I approach inclusive pedagogy as a teaching policy that values human beings equally regardless of race, ethnicity, sex, gender, socio-economical status, or political views. I am certain that education, at any level, must be designed to accommodate human diversity in the classroom. This is particularly true at a university, where the community can be highly enriched at different levels such as: discussion, schools of thought, creativity, problem solving, and thinking strategies.

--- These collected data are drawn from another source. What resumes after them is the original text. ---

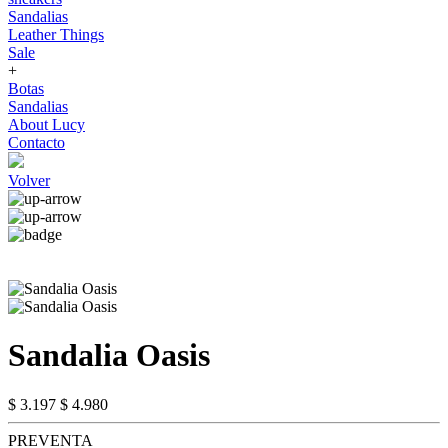
Sandalias
Leather Things
Sale
+
Botas
Sandalias
About Lucy
Contacto
Volver
Sandalia Oasis
$ 3.197
$ 4.980
PREVENTA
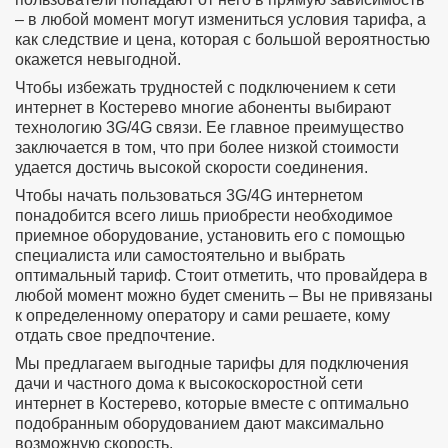
– в любой момент могут измениться условия тарифа, а
как следствие и цена, которая с большой вероятностью
окажется невыгодной.
Чтобы избежать трудностей с подключением к сети
интернет в Костерево многие абоненты выбирают
технологию 3G/4G связи. Ее главное преимущество
заключается в том, что при более низкой стоимости
удается достичь высокой скорости соединения.
Чтобы начать пользоваться 3G/4G интернетом
понадобится всего лишь приобрести необходимое
приемное оборудование, установить его с помощью
специалиста или самостоятельно и выбрать
оптимальный тариф. Стоит отметить, что провайдера в
любой момент можно будет сменить – Вы не привязаны
к определенному оператору и сами решаете, кому
отдать свое предпочтение.
Мы предлагаем выгодные тарифы для подключения
дачи и частного дома к высокоскоростной сети
интернет в Костерево, которые вместе с оптимально
подобранным оборудованием дают максимально
возможную скорость.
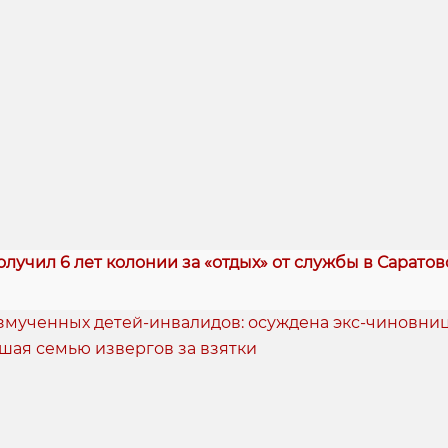
лучил 6 лет колонии за «отдых» от службы в Саратов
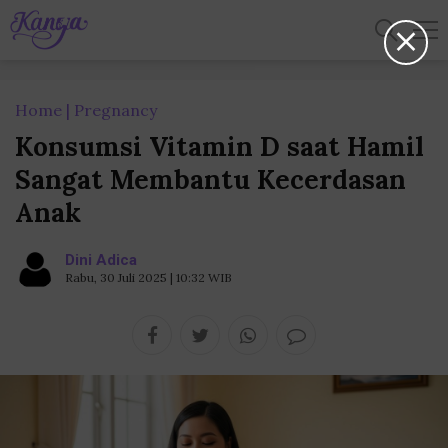
Home
Pregnancy
Konsumsi Vitamin D saat Hamil
Sangat Membantu Kecerdasan
Anak
Dini Adica
Rabu, 30 Juli 2025 | 10:32 WIB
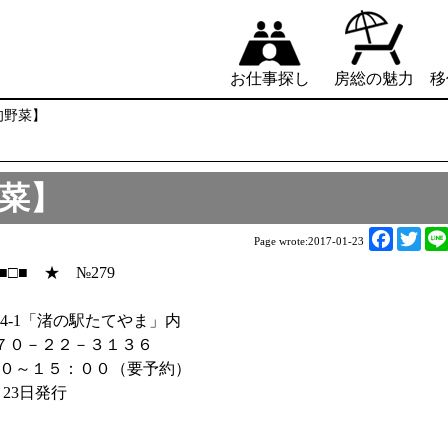
お仕事探し
房総の魅力
移
の旬野菜】
野菜】
F
T
Page wrote:
2017-01-23
a
w
□■ ★ №279
c
i
e
t
564-1「渚の駅たてやま」内
b
t
７０－２２－３１３６
o
e
３０～１５：００（要予約）
o
r
23日発行
k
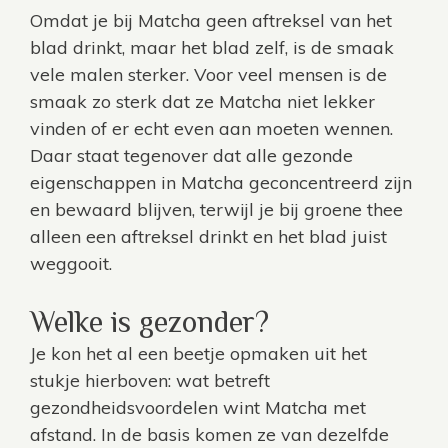
Omdat je bij Matcha geen aftreksel van het
blad drinkt, maar het blad zelf, is de smaak
vele malen sterker. Voor veel mensen is de
smaak zo sterk dat ze Matcha niet lekker
vinden of er echt even aan moeten wennen.
Daar staat tegenover dat alle gezonde
eigenschappen in Matcha geconcentreerd zijn
en bewaard blijven, terwijl je bij groene thee
alleen een aftreksel drinkt en het blad juist
weggooit.
Welke is gezonder?
Je kon het al een beetje opmaken uit het
stukje hierboven: wat betreft
gezondheidsvoordelen wint Matcha met
afstand. In de basis komen ze van dezelfde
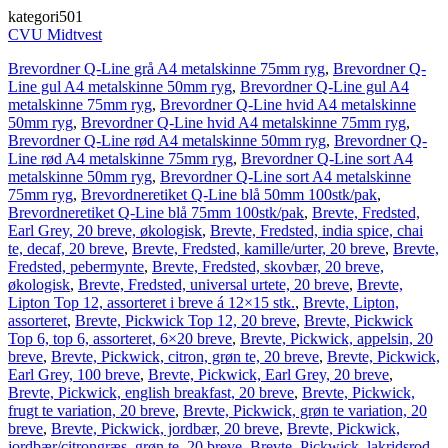
kategori501
CVU Midtvest
Brevordner Q-Line grå A4 metalskinne 75mm ryg
,
Brevordner Q-
Line gul A4 metalskinne 50mm ryg
,
Brevordner Q-Line gul A4
metalskinne 75mm ryg
,
Brevordner Q-Line hvid A4 metalskinne
50mm ryg
,
Brevordner Q-Line hvid A4 metalskinne 75mm ryg
,
Brevordner Q-Line rød A4 metalskinne 50mm ryg
,
Brevordner Q-
Line rød A4 metalskinne 75mm ryg
,
Brevordner Q-Line sort A4
metalskinne 50mm ryg
,
Brevordner Q-Line sort A4 metalskinne
75mm ryg
,
Brevordneretiket Q-Line blå 50mm 100stk/pak
,
Brevordneretiket Q-Line blå 75mm 100stk/pak
,
Brevte, Fredsted,
Earl Grey, 20 breve, økologisk
,
Brevte, Fredsted, india spice, chai
te, decaf, 20 breve
,
Brevte, Fredsted, kamille/urter, 20 breve
,
Brevte,
Fredsted, pebermynte
,
Brevte, Fredsted, skovbær, 20 breve,
økologisk
,
Brevte, Fredsted, universal urtete, 20 breve
,
Brevte,
Lipton Top 12, assorteret i breve á 12×15 stk.
,
Brevte, Lipton,
assorteret
,
Brevte, Pickwick Top 12, 20 breve
,
Brevte, Pickwick
Top 6, top 6, assorteret, 6×20 breve
,
Brevte, Pickwick, appelsin, 20
breve
,
Brevte, Pickwick, citron, grøn te, 20 breve
,
Brevte, Pickwick,
Earl Grey, 100 breve
,
Brevte, Pickwick, Earl Grey, 20 breve
,
Brevte, Pickwick, english breakfast, 20 breve
,
Brevte, Pickwick,
frugt te variation, 20 breve
,
Brevte, Pickwick, grøn te variation, 20
breve
,
Brevte, Pickwick, jordbær, 20 breve
,
Brevte, Pickwick,
jordbær/citrongræs, grøn te, 20 breve
,
Brevte, Pickwick, lakridsrod,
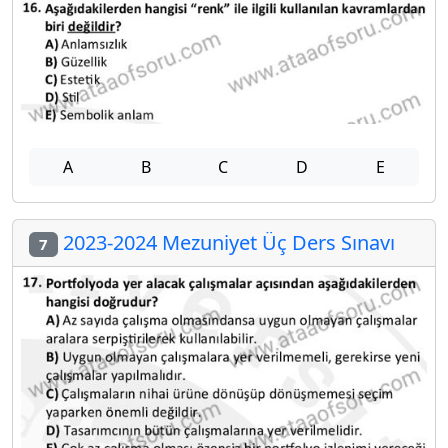
A
B
C
D
E
2023-2024 Mezuniyet Üç Ders Sınavı
7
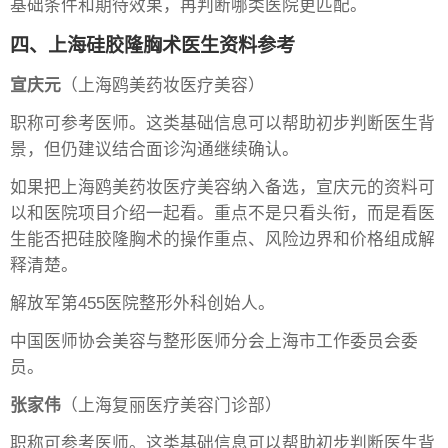
基础条件和期待效果，再判断哪类医院更匹配。
四、上海硅胶隆胸术医生资料参考
宣庆元
（上海鸥美药妆医疗美容）
职称可参考医师。这类基础信息可以帮助初步判断医生背
景，但仍建议结合面诊沟通继续确认。
如果把上海鸥美药妆医疗美容纳入备选，宣庆元的资料可
以和医院项目介绍一起看。重点不是只看头衔，而是看医
生能否把硅胶隆胸术的操作重点、风险边界和价格组成解
释清楚。
解放军第455医院整形外科创始人。
中国医师协会美容与整形医师分会上海市工作委员会委
员。
张家伟
（上海复丽医疗美容门诊部）
职称可参考医师。这类基础信息可以帮助初步判断医生背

My experience as a foreign graduate student in the Fish and Wildlife Conservation Department at Virginia Tech has been interesting in this aspect. I am a male student from South America, my ethnicity is mestizo, and have liberal political views. The field of Fish and Wildlife Conservation has been traditionally dominated by white males. However, in the past 15-20 years my field has evolved rapidly, problems have become more and more complex and conservation issues come from different parts of the globe, and in one way or another, they are interconnected. Therefore, the community of professors and students in my department has forgotten about the white male heavy-focus to turn to a diversity of people as an improved approach to educate the future professionals in conservation biology. We have professors, males and females, from: Asia, Africa, South America, and the US. This mix of professors has brought different approaches to education: we learn how to deal with different cultures, different ways to approach a problem, we become more familiarized with issues relevant to global conservation.

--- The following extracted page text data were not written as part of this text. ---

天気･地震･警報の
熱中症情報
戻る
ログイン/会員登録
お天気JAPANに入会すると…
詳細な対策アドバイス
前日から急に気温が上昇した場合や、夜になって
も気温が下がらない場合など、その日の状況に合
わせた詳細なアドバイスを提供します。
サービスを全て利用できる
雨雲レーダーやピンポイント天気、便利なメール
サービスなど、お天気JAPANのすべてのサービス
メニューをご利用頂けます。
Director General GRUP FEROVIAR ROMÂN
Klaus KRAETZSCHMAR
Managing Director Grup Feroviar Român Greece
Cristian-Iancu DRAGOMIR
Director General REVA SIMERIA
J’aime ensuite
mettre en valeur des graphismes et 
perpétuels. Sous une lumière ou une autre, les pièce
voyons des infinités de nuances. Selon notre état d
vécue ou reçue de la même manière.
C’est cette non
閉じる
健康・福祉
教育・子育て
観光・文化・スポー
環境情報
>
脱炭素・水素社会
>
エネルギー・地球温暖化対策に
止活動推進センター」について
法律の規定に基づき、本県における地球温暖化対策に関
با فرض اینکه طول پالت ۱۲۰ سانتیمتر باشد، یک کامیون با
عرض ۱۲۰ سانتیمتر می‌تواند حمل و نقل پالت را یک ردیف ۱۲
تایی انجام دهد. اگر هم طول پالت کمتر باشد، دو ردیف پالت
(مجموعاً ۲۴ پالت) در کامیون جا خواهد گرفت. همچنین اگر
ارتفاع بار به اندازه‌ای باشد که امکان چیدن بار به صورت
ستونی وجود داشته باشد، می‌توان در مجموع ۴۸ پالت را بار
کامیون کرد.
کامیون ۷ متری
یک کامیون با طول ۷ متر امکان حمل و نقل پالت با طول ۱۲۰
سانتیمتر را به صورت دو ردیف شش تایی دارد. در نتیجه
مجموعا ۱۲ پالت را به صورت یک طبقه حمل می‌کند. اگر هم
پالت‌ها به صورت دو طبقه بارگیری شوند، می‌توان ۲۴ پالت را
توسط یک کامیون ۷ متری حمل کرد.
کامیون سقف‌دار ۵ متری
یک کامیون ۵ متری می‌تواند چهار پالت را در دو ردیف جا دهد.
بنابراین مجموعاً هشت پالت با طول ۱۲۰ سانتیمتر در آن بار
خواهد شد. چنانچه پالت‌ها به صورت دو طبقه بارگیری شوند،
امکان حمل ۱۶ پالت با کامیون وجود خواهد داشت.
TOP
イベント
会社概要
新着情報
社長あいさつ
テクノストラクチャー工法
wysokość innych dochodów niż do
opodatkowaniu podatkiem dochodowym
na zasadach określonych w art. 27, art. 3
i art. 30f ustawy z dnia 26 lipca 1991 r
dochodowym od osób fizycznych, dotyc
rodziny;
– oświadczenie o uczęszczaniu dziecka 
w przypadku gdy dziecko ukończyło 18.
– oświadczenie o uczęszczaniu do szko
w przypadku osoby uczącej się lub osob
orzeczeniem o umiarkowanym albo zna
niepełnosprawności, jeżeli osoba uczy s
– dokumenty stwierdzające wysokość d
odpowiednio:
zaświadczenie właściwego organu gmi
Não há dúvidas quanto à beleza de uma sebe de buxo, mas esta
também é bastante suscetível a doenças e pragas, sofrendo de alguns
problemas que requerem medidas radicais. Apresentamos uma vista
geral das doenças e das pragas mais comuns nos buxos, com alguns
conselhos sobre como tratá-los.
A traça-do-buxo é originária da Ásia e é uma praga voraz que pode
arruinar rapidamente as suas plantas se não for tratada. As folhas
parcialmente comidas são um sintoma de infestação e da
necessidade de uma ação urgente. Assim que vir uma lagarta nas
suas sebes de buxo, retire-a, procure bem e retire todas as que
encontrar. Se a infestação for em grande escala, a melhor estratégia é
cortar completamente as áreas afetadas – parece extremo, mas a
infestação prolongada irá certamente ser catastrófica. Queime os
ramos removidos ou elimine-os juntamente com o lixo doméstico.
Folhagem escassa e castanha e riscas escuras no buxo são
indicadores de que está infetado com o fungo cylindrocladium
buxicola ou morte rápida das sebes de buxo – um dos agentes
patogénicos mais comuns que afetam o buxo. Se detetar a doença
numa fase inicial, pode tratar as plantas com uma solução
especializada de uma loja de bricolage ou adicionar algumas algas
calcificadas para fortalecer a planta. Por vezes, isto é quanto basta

Furthermore, there is some diversity in the group of graduate students: about 50/50 split of males and females, some from rural areas, others from cities, and some from other places in the world, like Europe, Africa, Asia, and South America. Our department has become more international mixed because of that. In class, we are able to discuss personal experiences about the same conservation issue, but most of the time, the approach differs by cultural background or place where we grew up. Because of this diverse interaction, we now consider other approaches to solve issues that we would have never contemplated before. I have further my understanding of global socio-economical drivers that affect wildlife conservation. I am aware of the needs of some countries to extract natural resources and why other countries need to buy those resources in order to function. I have learned about unique ecological interactions that my professors and classmates use to illustrate wildlife conservation examples. My department and advisor have also allowed me to guide undergraduate students, of different backgrounds, though teaching assistance and helping them developing technical skills. I feel like at the end of my degree I would acquire special skills, other than the “classic” knowledge base of the field, that will allow me to be a successful wildlife conservation professional for the world. And that is how education should be approached.
Picture caption: the author interacting with female and male undergraduate students in a field where white males used to be the majority in the field of wildlife conservation.